Setting the stage: objects & notation

Let \(\mathcal{X}\times \mathcal{Y}\) be the data space split along an input-label axis. The hypothesis class is a collection of functions \(f \in \mathcal{F}\) \[f : \mathcal{X}\times \Theta \to \mathcal{Y}.\] For example, the hypothesis class could be a neural network with \(P\) weights (and biases), then \(\Theta = \mathbb{R}^P\) and \(f(\mathbf{\boldsymbol{x}}, \mathbf{\boldsymbol{\theta}})\) would be the function defined by the network.

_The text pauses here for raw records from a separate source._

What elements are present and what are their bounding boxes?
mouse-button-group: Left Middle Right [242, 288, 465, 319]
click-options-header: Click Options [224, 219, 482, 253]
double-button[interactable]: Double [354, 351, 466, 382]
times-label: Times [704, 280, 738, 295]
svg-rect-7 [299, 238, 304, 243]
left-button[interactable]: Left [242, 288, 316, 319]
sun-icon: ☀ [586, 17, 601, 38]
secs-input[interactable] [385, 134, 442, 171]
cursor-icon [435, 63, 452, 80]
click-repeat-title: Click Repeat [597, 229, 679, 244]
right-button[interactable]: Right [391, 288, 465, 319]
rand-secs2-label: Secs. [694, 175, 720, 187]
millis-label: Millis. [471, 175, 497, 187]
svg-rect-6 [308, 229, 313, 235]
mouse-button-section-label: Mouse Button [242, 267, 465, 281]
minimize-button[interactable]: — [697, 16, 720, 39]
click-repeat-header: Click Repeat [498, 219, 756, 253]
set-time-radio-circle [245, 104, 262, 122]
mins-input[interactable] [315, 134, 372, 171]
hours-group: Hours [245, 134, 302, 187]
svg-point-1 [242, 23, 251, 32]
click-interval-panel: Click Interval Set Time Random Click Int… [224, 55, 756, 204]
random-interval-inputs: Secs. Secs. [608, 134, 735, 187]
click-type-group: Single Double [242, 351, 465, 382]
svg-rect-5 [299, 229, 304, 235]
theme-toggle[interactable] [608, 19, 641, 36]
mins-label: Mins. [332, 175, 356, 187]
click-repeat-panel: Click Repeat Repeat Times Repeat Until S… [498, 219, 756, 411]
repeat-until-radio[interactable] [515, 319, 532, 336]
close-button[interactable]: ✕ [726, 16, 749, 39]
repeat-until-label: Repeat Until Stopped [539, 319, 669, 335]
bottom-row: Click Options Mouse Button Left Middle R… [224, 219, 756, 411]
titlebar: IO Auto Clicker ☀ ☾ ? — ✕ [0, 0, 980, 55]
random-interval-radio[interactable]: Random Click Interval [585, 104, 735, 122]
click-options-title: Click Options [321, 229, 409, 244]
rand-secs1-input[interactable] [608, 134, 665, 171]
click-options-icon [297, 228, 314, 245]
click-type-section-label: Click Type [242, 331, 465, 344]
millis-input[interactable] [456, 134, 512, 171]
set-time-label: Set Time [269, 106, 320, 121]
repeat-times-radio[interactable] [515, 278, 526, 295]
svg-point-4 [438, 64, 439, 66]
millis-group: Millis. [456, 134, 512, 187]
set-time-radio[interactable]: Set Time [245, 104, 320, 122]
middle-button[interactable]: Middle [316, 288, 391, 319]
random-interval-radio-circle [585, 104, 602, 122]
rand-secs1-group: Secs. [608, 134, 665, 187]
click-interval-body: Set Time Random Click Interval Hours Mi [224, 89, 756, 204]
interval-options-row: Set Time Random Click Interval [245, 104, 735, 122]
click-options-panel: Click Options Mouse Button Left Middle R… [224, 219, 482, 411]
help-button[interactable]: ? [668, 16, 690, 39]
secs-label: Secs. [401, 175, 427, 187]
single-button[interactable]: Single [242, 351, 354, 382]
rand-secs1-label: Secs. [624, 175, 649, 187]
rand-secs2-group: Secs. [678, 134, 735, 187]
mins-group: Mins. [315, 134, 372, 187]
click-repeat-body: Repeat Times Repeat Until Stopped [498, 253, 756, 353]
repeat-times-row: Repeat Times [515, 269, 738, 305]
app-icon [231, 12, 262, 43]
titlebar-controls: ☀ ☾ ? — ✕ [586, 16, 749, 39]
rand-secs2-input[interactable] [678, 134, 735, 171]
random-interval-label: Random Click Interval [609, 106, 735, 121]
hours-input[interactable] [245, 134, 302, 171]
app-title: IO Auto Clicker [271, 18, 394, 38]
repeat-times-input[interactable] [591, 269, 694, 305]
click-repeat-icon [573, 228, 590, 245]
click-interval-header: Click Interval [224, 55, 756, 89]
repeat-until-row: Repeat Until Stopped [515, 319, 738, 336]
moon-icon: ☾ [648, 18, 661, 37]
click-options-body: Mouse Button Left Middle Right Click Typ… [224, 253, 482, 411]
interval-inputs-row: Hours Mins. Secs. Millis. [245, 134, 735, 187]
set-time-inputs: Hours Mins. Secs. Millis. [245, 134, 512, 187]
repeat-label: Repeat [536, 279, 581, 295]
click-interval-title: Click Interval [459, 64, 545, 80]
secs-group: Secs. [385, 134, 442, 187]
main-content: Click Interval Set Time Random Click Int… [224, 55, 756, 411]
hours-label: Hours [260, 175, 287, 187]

A solution to the supervised learning problem could be a \(\mathbf{\boldsymbol{\theta}}^*\) (a set of parameters) such that \[f(\mathbf{\boldsymbol{x}}_i, \mathbf{\boldsymbol{\theta}}^*) \approx y_i\] for all given (training) data points \(\{(\mathbf{\boldsymbol{x}}_i, y_i)\}_{i = 1}^N \subseteq \mathcal{X}\times \mathcal{Y}\). The whole of machine learning enterprise rests on the assumption, or rather observation that \(f\) also predicts the label for yet unseen data; i.e. \(f(\mathbf{\boldsymbol{x}}_{\text{new}}, \mathbf{\boldsymbol{\theta}}^*) \approx y_{\text{new}}\) for yet unseen data \((\mathbf{\boldsymbol{x}}_{\text{new}}, y_{\text{new}})\) assumed to come from the same distribution as the training data in \(\mathcal{X}\times \mathcal{Y}\). Whether this is possible heavily depends on the hypothesis class \(\mathcal{F}\). Those functions describable by a neural network and easily discoverable by the common gradient based algorithms have proven to work well for distributions of data we have collected and thrown at these machine learning models.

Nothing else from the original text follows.